Approximately 52% of men between 40 and 70 years suffer from erectile dysfunction.1 The condition may worsen under the influence of stress and anxiety, which stimulate post-synaptic α-adrenergic receptor in the corpus cavernosum.2

Inspite of being phosphodiesterase type 5 inhibitors, the only drugs approved for a specific sexual function disorder,3 the yohimbine (an α-antagonist) is also used in the erectile dysfunction treatment.

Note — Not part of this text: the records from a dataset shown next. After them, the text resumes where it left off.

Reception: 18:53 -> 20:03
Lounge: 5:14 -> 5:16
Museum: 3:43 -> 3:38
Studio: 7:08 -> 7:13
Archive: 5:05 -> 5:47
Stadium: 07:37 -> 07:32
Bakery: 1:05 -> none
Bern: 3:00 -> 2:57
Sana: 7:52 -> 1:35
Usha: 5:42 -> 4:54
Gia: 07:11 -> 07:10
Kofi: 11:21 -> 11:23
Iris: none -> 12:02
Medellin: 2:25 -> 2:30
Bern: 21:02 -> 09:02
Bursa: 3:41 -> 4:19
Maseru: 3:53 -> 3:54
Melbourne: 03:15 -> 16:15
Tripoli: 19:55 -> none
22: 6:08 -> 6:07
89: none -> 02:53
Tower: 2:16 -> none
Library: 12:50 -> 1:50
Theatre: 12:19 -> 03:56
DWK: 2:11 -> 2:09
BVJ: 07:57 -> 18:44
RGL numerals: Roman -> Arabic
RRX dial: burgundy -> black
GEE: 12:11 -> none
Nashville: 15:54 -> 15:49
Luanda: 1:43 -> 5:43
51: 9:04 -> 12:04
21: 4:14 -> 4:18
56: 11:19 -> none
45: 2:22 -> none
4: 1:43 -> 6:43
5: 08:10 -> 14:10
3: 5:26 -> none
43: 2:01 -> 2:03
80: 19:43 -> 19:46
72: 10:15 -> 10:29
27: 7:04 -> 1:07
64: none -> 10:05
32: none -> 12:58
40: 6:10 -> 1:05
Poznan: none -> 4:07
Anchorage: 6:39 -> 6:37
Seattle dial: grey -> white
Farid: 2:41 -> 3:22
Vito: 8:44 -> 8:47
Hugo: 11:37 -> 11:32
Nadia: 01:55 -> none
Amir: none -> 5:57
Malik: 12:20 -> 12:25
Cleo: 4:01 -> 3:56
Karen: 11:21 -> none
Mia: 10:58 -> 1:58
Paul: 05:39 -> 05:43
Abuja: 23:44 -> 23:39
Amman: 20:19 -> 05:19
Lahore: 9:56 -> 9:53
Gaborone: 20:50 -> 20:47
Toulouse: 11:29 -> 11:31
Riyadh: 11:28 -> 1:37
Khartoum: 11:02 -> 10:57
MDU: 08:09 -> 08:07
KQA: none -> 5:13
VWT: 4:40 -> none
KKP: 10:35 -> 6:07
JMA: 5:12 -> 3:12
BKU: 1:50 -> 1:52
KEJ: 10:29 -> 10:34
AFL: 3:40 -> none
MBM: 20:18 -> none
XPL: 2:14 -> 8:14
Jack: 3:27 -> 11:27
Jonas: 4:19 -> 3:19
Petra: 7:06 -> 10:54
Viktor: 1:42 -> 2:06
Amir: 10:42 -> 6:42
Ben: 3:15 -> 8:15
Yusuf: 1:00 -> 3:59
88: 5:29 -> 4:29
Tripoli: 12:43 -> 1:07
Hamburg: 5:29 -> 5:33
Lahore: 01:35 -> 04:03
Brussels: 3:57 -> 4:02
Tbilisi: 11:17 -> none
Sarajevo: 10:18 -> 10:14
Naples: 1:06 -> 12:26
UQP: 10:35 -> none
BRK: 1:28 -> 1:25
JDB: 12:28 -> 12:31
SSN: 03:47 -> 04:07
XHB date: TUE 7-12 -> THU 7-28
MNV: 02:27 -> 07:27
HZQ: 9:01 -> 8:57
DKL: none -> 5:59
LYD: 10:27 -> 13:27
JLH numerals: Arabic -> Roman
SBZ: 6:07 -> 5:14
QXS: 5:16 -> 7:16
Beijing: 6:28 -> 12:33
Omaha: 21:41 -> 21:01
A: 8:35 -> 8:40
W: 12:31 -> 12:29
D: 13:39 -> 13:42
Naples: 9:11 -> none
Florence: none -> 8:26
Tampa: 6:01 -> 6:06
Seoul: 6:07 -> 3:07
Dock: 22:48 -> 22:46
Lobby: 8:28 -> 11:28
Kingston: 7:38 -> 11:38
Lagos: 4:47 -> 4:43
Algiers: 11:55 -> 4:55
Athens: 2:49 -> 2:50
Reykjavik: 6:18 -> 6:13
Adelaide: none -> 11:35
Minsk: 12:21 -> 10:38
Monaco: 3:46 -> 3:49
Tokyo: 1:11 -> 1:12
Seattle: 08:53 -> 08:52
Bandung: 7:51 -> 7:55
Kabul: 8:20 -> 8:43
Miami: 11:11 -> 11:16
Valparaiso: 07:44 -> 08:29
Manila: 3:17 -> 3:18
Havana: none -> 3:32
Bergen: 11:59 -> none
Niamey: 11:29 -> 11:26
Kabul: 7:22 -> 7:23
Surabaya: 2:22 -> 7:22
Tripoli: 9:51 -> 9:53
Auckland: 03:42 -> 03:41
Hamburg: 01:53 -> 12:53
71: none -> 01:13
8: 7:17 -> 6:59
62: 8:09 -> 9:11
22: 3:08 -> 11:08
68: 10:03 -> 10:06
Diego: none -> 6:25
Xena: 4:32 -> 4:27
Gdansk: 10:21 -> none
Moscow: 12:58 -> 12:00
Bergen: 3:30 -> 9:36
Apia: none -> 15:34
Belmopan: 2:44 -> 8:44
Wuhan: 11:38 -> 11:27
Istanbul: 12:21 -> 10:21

Although the mechanism is not completely understood, after more than 70 years of usage in the treatment of erectile dysfunction, yohimbine is still currently indicated for this purpose,4 like phentolamine, another α-antagonist used in intracavernosal injection.5 Yohimbine (17α-hydroxy-yohimban-16α-carboxylic acid methyl ester) is an alkaloid extracted from the bark of Pausinystalia yohimbe or from the root of Rauwolfia, both of which are endemic in West-Africa.4 It is a potent selective antagonist of α2-adrenergic receptors, but a weak antagonist of α1-adrenergic receptors.6 It appears to affect the central erectogenic mechanism also, as α2-adrenergic receptors are abundant in the central nervous system.7

Yohimbine also stimulates the nitrergic pathways in both the rabbit and the human corpus cavernosum.4 Similarly, via the same pathway, a medicine known as Prelox (a combination of l-arginine aspartate and Pycnogenol) also improves the erectile function.8

Historically, studies using the human corpus cavernosum have mostly used samples from donors receiving penile prosthesis,4 but the general difficulty in obtaining samples from humans has led most researchers to work with rat and rabbit tissues.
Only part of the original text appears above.